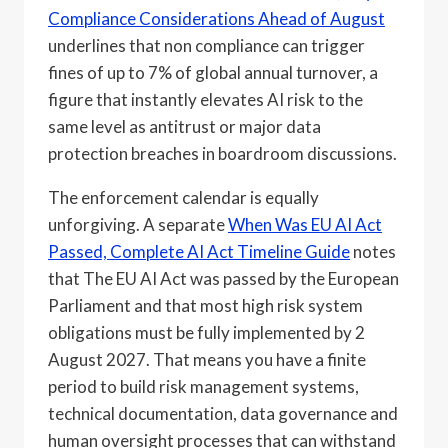
Compliance Considerations Ahead of August
underlines that non compliance can trigger
fines of up to 7% of global annual turnover, a
figure that instantly elevates AI risk to the
same level as antitrust or major data
protection breaches in boardroom discussions.
The enforcement calendar is equally
unforgiving. A separate
When Was EU AI Act
Passed, Complete AI Act Timeline Guide
notes
that The EU AI Act was passed by the European
Parliament and that most high risk system
obligations must be fully implemented by 2
August 2027. That means you have a finite
period to build risk management systems,
technical documentation, data governance and
human oversight processes that can withstand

==================================================

Task requirements
Each line of the entries above that contains "data" must be copied into the answer.

Answer space
same level as antitrust or major data
technical documentation, data governance and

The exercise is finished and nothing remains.